„Keiner
weiß es besser, wenige kennen sich so gut aus.“ Vielleicht sagen
das nur wenige derart direkt, aber insgeheim ist unpassende Arroganz
eine populäre Haltung, der ich des Öfteren begegnet bin. Dabei
lässt sich das Dilemma leicht erahnen: der durch die persönliche
Lebensführung unvermeidbar gewordene, persönliche Höhenflug zwingt
irgendwann zu einer ebenso unvermeidbaren, persönlichen Landung.
Die
Erhöhung der Person ist ein Wesenszug eines modernen Auftretens im
beruflichen und gesellschaftlichem Leben, sofern man eine Position
einnimmt, welche Verteidigungsmaßnahmen erfordert. Die Verteidigung
des Rufs, der Kompetenz, des Ranges und allem, was der Person die
Wichtigkeit verleiht, welche nicht bloß die Berechtigung zum guten
Leben erteilt, sondern auch mit gesellschaftlichen Rechten
einhergehen soll. Ähnlich wie ein Schmetterling erblüht der
erfolgreiche Mensch im günstigen Fall für eine kurze Phase in
seinem Leben zu einer bewunderten Person, der Anerkennung gebühren
muss.
Mit
aller Deutlichkeit wird gesellschaftlich kommuniziert, dass Fleiß,
Intelligenz, Leistungsbereitschaft und verschiedene andere Skills den
Erfolg begünstigen. Damit ist das Bild einer Person abgerundet, die
den Erfolg verdient hat.
Wer
schon einmal wichtige Geschäftsleute, z.B. am Nachbartisch im
Restaurant beobachtet hat, kann neben fachlichen Gesprächen auch
eine leicht erkennbare Hackordnung ausmachen. Der Rudelführer lässt
sich hier ebenso leicht erkennen, wie in jeder anderen Gruppe
sozialer Tiere – Hunde, Wölfe, Pferde, Schimpansen – überall
wird ein ähnliches Verhalten gezeigt. Im Tierreich dient dies der
Überlebensfähigkeit einer Gruppe, da z.B. der stärkste Affe oder
Hengst sein Erbgut weitergeben darf und über diverse Rechte verfügt,
um die Gruppe erfolgreich zu leiten.
Diese
natürliche Regelung macht selbstredend nur beschränkt Sinn am Tisch
der Geschäftsleute, auch wenn die Parallelen im Gehabe
offensichtlich sind. Es ließe sich noch eine Sinnhaftigkeit im Bezug
auf eine erfolgreiche Unternehmung machen, sofern der Schlauste und
Fähigste in der Gruppe tatsächlich diese Unternehmung leitet. Die
Zweifel sind diesbezüglich unter Tieren rarer gesät als in einer
Gruppe Menschen, welche selbstredend kniffligere Methoden kennen, um
die Karriereleiter emporzusteigen.
So
weit so gut. Problematisch kann es dann werden, wenn eine
Wahrnehmungsstörung die Person dazu beflügelt, diese berufliche
Position in andere Lebensbereiche hineintragen zu wollen. Sei es nun
die nervige Prahlerei im sozialen Raum oder die dauerhafte Betonung,
alles ließe sich managen, wenn man es nur richtig angeht, inklusive Optimierungs(rat)schlägen. Zuletzt durfte ich noch
beobachten, wie ein älterer Alpha-Geschäftsmann wie
selbstverständlich eine junge Kellnerin in eine unnötig lange
Prahlerei über seine beruflichen Leistungen verwickelte, inkl.

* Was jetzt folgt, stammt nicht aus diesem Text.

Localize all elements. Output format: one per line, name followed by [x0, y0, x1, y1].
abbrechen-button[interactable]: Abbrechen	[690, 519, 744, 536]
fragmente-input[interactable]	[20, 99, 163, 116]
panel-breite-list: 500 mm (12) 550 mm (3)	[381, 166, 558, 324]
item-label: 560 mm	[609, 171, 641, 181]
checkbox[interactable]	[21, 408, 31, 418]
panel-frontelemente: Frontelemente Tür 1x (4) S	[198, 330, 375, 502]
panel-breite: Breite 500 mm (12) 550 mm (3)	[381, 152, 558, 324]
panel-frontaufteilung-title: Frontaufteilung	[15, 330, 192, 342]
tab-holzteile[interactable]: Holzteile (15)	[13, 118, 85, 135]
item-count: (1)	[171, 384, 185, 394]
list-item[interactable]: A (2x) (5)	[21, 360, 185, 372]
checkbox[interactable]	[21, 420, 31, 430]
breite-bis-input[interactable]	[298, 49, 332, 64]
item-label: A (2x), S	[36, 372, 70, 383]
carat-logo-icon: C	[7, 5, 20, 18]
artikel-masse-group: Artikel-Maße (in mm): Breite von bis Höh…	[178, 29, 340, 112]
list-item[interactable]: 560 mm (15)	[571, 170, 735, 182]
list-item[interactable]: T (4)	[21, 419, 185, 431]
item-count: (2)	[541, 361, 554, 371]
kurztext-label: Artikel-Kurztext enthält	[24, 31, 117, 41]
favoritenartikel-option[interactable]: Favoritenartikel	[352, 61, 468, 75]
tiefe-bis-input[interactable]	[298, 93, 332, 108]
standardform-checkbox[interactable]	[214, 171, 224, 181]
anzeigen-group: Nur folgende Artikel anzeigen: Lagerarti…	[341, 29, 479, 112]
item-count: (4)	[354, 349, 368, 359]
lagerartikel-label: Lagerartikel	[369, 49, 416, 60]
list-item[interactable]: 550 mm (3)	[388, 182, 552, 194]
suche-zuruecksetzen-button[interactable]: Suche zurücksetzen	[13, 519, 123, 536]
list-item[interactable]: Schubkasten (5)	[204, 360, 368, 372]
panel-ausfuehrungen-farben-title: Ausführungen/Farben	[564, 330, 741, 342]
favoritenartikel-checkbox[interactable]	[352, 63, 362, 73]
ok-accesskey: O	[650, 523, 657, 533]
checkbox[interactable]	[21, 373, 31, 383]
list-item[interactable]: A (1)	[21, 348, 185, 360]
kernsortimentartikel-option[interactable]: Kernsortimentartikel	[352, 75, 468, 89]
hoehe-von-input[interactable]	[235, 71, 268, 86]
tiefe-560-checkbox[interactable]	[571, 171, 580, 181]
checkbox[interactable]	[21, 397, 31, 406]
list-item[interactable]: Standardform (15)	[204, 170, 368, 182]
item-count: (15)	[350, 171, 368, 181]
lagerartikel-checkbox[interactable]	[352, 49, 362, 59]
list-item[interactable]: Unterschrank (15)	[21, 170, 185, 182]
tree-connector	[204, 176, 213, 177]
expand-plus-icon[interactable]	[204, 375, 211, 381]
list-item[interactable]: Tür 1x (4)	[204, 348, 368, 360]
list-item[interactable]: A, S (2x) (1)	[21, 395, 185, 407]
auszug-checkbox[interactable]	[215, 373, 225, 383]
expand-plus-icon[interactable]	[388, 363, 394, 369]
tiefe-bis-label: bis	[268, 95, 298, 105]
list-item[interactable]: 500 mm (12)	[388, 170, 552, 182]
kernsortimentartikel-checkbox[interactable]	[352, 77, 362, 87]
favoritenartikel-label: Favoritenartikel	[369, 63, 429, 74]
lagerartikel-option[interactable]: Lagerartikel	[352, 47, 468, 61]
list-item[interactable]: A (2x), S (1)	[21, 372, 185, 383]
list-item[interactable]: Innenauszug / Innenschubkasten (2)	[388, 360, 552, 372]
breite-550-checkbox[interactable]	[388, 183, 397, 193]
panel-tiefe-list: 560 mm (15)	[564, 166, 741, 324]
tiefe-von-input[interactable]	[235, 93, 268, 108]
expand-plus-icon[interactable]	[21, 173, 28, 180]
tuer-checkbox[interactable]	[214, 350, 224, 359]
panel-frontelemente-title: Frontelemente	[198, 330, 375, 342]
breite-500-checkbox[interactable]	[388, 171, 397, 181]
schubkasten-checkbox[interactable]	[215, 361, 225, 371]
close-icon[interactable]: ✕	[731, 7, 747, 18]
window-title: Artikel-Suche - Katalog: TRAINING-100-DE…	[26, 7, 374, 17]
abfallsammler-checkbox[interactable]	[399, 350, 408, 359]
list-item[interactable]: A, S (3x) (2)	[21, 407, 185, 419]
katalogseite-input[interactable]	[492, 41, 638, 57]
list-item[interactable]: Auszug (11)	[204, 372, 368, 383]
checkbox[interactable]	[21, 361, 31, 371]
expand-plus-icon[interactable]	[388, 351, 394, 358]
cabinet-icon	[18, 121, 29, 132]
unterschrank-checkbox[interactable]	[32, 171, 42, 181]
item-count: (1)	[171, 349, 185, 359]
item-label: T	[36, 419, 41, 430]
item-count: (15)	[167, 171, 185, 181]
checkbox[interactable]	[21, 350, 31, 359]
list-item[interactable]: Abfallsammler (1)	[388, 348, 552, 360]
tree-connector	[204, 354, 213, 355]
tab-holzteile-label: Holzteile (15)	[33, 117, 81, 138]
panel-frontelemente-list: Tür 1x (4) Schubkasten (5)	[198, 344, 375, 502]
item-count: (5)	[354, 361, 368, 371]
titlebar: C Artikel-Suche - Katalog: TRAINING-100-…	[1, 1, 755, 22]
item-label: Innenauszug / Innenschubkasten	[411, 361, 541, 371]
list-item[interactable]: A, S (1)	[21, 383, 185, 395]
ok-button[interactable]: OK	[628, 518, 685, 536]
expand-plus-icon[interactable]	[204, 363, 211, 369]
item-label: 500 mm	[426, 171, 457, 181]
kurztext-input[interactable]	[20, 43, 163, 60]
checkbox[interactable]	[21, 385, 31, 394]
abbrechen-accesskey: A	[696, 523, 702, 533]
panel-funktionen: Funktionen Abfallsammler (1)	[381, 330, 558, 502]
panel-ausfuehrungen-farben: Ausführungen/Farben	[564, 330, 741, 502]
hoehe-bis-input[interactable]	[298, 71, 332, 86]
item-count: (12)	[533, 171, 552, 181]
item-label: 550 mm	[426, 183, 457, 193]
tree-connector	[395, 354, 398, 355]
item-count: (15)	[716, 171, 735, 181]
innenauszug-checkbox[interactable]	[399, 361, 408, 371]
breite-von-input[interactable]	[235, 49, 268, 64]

Lebenstipps für die junge Frau, und wie er selbstverständlich davon
ausging, dass die junge Dame dies zu interessieren hat. Diese
peinliche Überhöhung der Person findet sich in Ansätzen wie ein
Pilzgeschwür in der ganzen Gesellschaft. Das ist dann nicht nur ein
rein männliches Problem, sondern bezieht auch die gefühlte
Wichtigkeit vieler Frauen ein.
Mir
sind auch Narzissten bekannt, die beruflich sehr erfolgreich sind.
Den ein oder anderen Narzissten kennen wir alle aus den Medien.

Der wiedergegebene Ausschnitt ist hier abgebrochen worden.